Lasciando ad altre sedi i diversi riferimenti letterari di Schiller, l'opera costituisce per il regista Paul-Emile Fourny, nella sua essenza, un sofferto tentativo di trovare una via di soluzione al problema della relazione padre-figlia. La messinscena, studiata sul profilo interiore della protagonista, è sublimata nelle immagini proiettate sul palco con la funzione di condurre la protagonista ad esplorare il proprio inconscio. Quest’introspezione, meno che solitaria, accompagna tutti i quattro atti, sostituita da spazi vuoti con foresta, campi di battaglia, castello e cattedrale.
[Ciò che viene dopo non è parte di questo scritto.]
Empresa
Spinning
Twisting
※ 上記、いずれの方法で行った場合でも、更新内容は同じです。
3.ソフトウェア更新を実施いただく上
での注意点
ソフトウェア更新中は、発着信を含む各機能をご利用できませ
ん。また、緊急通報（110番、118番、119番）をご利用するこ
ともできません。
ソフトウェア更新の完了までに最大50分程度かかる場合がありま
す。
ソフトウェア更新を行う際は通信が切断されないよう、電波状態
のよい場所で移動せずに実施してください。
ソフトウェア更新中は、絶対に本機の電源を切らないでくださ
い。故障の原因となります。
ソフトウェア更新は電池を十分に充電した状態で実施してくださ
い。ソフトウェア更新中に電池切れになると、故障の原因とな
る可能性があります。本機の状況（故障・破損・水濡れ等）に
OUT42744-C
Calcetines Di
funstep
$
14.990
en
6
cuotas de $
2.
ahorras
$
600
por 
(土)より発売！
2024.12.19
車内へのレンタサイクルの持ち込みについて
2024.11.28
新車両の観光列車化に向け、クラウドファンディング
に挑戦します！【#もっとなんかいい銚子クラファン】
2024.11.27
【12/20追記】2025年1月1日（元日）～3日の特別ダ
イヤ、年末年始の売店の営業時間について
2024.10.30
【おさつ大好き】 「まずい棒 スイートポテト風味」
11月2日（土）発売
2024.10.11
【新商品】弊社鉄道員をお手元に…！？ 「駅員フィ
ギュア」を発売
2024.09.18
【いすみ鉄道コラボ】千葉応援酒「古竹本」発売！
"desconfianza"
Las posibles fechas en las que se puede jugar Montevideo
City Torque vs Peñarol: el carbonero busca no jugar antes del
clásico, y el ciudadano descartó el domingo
E ancor più in questo cantiere anche giovanile dei teatri emiliani, dove si lavora con energia e libertà si ripropone quest’opera in tempi moderni con Amadi Lagha - Carlo VII, Devid Cecconi - Giacomo, Alessandro Lanzi - Delil, Ramaz Chikviladdze - Talbot e Vittoria Yeo - Giovanna, un quartetto di lusso per le voci principali e un timbro lucente per la giovane protagonista coreana, ideale.
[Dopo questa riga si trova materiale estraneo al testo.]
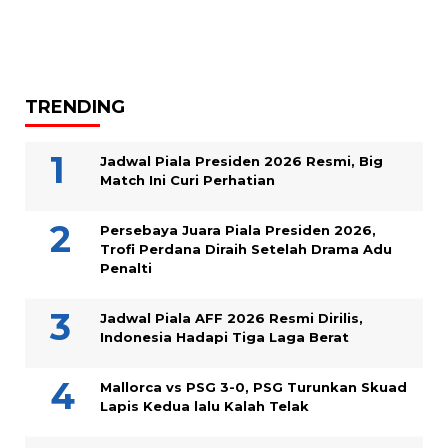
TRENDING
Jadwal Piala Presiden 2026 Resmi, Big
Match Ini Curi Perhatian
Persebaya Juara Piala Presiden 2026,
Trofi Perdana Diraih Setelah Drama Adu
Penalti
Jadwal Piala AFF 2026 Resmi Dirilis,
Indonesia Hadapi Tiga Laga Berat
Mallorca vs PSG 3-0, PSG Turunkan Skuad
Lapis Kedua lalu Kalah Telak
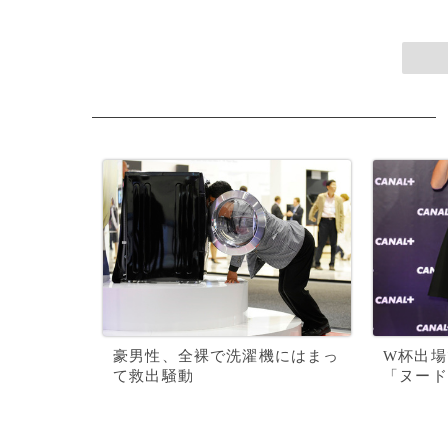
豪男性、全裸で洗濯機にはまっ
W杯出場
て救出騒動
「ヌード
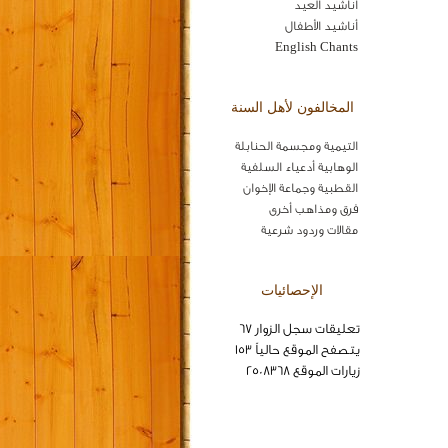
اناشيد العيد
أناشيد الأطفال
English Chants
المخالفون لأهل السنة
التيمية ومجسمة الحنابلة
الوهابية أدعياء السلفية
القطبية وجماعة الإخوان
فرق ومذاهب أخرى
مقالات وردود شرعية
الإحصائيات
تعليقات سجل الزوار 67
يتصفح الموقع حالياً 153
زيارات الموقع 2508368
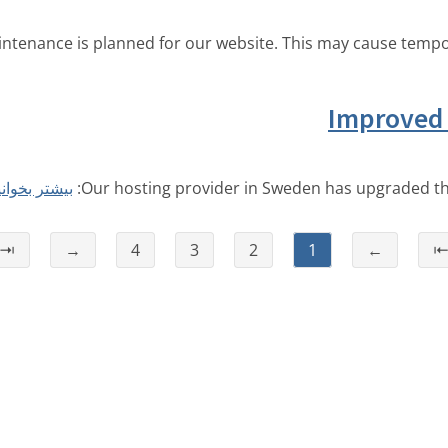
tenance is planned for our website. This may cause tempora
Improved 
یشتر بخوانید
Our hosting provider in Sweden has upgraded th
⇥
→
4
3
2
1
←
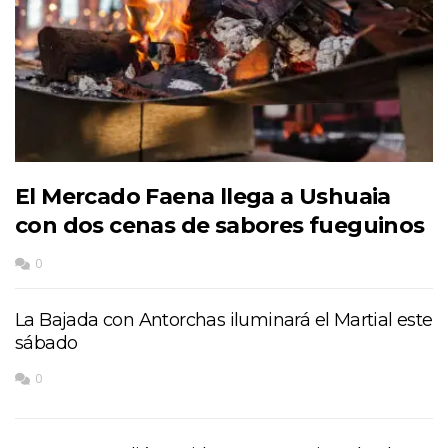
El Mercado Faena llega a Ushuaia
con dos cenas de sabores fueguinos
0
La Bajada con Antorchas iluminará el Martial este
sábado
0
Buio e silenzio aprono la scena iniziale, un suggestivo gioco di luci svela la foresta seguendo il travolgente crescendo musicale dell’orchestra – morbida, restituisce ogni dettaglio del suono che corre con naturalezza. Il tutto proseguirà con primi piani, gesti, tra apparizioni simboliche, mentre sfilano abiti da corte medievale. Un grande Giacomo, baritono vocalmente sfaccettato, con chiaroscuri, diminuendi, legati preziosi. Tutt'intorno, il coro, come in un anfiteatro, partecipa ai giochi. Il tenore Carlo VII è sempre cinico ma gradevole nel duettare con Giovanna. Ma il colore non cangia mai, è nero. La sala rimane buia per tutta l’opera, si muovono proiezioni che ridefiniscono spazi vuoti: Giovanna è dentro e vaga tormentata nella sua psiche. È timbricamente perfetta per il ruolo Vittoria Yao, con colorature espressive al limite del velluto, ma da plasmare sulle sfaccettature più drammatiche. Toccante il coro fuori scena, diretto da Stefano Colò. Non esisterebbe, questo Verdi riscoperto, senza il braccio di Roberto Rizzi Brignoli, tiene tutti insieme quasi senza battere e con estrema musicalità seppur nel suo stile, nella lettura di una partitura complessa di ritmi, variazioni, tensioni espressive.